* Try it: From the listing below, copy every line with the word "Android".

Start of Task inputs

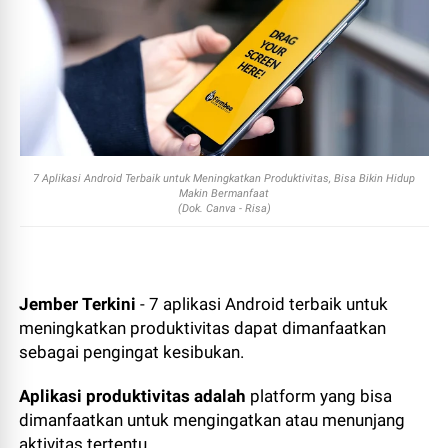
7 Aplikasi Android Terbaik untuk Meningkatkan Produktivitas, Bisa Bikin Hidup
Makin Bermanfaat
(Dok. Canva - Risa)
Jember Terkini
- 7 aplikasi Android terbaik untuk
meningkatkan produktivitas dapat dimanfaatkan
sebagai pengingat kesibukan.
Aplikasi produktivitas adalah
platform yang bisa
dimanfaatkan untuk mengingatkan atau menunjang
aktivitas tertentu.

End of Task inputs
Start of Task inputs

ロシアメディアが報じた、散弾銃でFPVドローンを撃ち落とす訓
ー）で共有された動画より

End of Task inputs
Start of Task inputs

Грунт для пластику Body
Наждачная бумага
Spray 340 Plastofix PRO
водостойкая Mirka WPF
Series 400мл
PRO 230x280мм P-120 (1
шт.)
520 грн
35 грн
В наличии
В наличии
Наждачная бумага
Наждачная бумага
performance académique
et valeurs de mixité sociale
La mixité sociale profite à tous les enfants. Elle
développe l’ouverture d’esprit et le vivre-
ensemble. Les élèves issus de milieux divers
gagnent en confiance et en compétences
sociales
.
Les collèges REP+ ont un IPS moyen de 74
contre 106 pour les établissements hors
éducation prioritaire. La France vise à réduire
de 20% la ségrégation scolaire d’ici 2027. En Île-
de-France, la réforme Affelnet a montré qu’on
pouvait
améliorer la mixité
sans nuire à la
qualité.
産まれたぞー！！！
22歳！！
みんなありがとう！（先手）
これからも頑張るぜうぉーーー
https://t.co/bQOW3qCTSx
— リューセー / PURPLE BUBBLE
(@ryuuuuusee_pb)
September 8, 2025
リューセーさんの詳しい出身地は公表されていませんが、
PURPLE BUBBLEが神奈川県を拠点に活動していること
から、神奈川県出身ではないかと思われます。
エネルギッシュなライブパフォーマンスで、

End of Task inputs

* Answer to the problem:
7 Aplikasi Android Terbaik untuk Meningkatkan Produktivitas, Bisa Bikin Hidup
- 7 aplikasi Android terbaik untuk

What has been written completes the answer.